When our habits change the furniture and furnishings we surround ourselves with also change. A sad truth of modern life is that many eat their meals in the comfort of an arm chair beside the television and so demand for the dining table diminishes. A similar fate effects the secretaire and the bureau. In the age of emails and the internet few need the writing surface or book storage they provide any more.

I fully appreciate that in the modern home a large piece of ‘brown’ furniture that serves no useful purpose will not be on many lists of intended purchases, but it just seems such a shame for the poor old secretaire. What a wonderful piece of furniture it is.

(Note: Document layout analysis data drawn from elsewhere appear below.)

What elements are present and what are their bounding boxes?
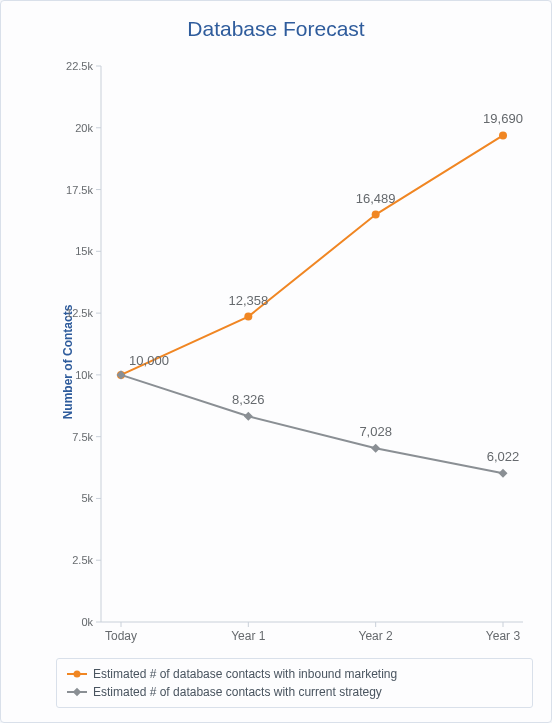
svg-text:8,326: 8,326 <box>232 392 265 407</box>
legend-swatch-inbound <box>67 668 87 680</box>
svg-text:7,028: 7,028 <box>359 424 392 439</box>
svg-rect-38 <box>116 370 125 379</box>
svg-point-32 <box>244 313 252 321</box>
chart-svg: 0k2.5k5k7.5k10k12.5k15k17.5k20k22.5kToda… <box>56 56 533 644</box>
svg-text:7.5k: 7.5k <box>72 431 93 443</box>
svg-text:16,489: 16,489 <box>356 191 396 206</box>
chart-title: Database Forecast <box>1 17 551 41</box>
svg-text:6,022: 6,022 <box>487 449 520 464</box>
svg-text:Year 1: Year 1 <box>231 629 266 643</box>
legend-swatch-current <box>67 686 87 698</box>
svg-rect-48 <box>73 688 81 696</box>
svg-point-36 <box>499 131 507 139</box>
svg-text:5k: 5k <box>81 492 93 504</box>
svg-rect-39 <box>244 412 253 421</box>
svg-text:12.5k: 12.5k <box>66 307 93 319</box>
svg-text:Year 2: Year 2 <box>359 629 394 643</box>
svg-text:22.5k: 22.5k <box>66 60 93 72</box>
svg-text:15k: 15k <box>75 245 93 257</box>
svg-rect-41 <box>371 444 380 453</box>
svg-text:Year 3: Year 3 <box>486 629 521 643</box>
legend-label-current: Estimated # of database contacts with cu… <box>93 683 382 701</box>
svg-text:10k: 10k <box>75 369 93 381</box>
chart-card: Database Forecast Number of Contacts 0k2… <box>0 0 552 723</box>
svg-text:17.5k: 17.5k <box>66 184 93 196</box>
legend: Estimated # of database contacts with in… <box>56 658 533 708</box>
legend-label-inbound: Estimated # of database contacts with in… <box>93 665 397 683</box>
legend-item-inbound: Estimated # of database contacts with in… <box>67 665 522 683</box>
svg-text:19,690: 19,690 <box>483 111 523 126</box>
plot-area: 0k2.5k5k7.5k10k12.5k15k17.5k20k22.5kToda… <box>56 56 533 644</box>
svg-text:2.5k: 2.5k <box>72 554 93 566</box>
svg-rect-43 <box>498 469 507 478</box>
svg-text:20k: 20k <box>75 122 93 134</box>
svg-text:Today: Today <box>105 629 137 643</box>
legend-item-current: Estimated # of database contacts with cu… <box>67 683 522 701</box>
svg-text:12,358: 12,358 <box>228 293 268 308</box>
svg-point-46 <box>74 671 81 678</box>
svg-text:0k: 0k <box>81 616 93 628</box>
svg-point-34 <box>372 211 380 219</box>
svg-text:10,000: 10,000 <box>129 353 169 368</box>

During the 18th century the most fashionable item of writing furniture was the bureau, but the chest with a straight fronted writing drawer continued to be an alternative. Two buttons at each side of the drawer dropped the front to reveal a writing interior every bit as exciting as that of the bureau. The secretaire drawer gradually increased in depth and the chest was often surmounted by a bookcase.

The usefulness of the secretaire bookcase or secretaire cabinet ensured that it continued to be made throughout the 19th century, with infinite variations of detail in the style of pediments, glazing patterns and surface decoration.

The French developed the secretaire à battant in the late 18th century and it is generally considered more sophisticated than the British version. It was a full, flat, fall front cabinet, resting on a chest of drawers or cupboard, often constructed as one piece rather than two separate. As with everything though, beauty is in the eye of the beholder.